▼

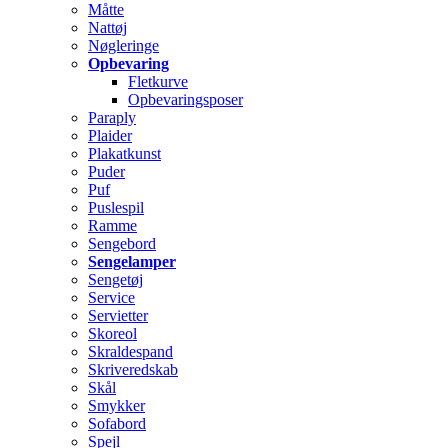
Måtte
Nattøj
Nøgleringe
Opbevaring
Fletkurve
Opbevaringsposer
Paraply
Plaider
Plakatkunst
Puder
Puf
Puslespil
Ramme
Sengebord
Sengelamper
Sengetøj
Service
Servietter
Skoreol
Skraldespand
Skriveredskab
Skål
Smykker
Sofabord
Spejl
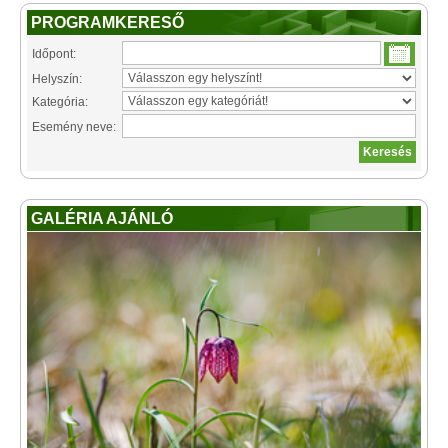
PROGRAMKERESŐ
Időpont:
Helyszín:
Kategória:
Esemény neve:
GALÉRIA AJÁNLÓ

▲

** Your instructions **
Restate the records above in full, word for word. Keep pictures out.

** Answer box **
Måtte
Nattøj
Nøgleringe
Opbevaring
Fletkurve
Opbevaringsposer
Paraply
Plaider
Plakatkunst
Puder
Puf
Puslespil
Ramme
Sengebord
Sengelamper
Sengetøj
Service
Servietter
Skoreol
Skraldespand
Skriveredskab
Skål
Smykker
Sofabord
Spejl
PROGRAMKERESŐ
Időpont:
Helyszín:
Kategória:
Esemény neve:
GALÉRIA AJÁNLÓ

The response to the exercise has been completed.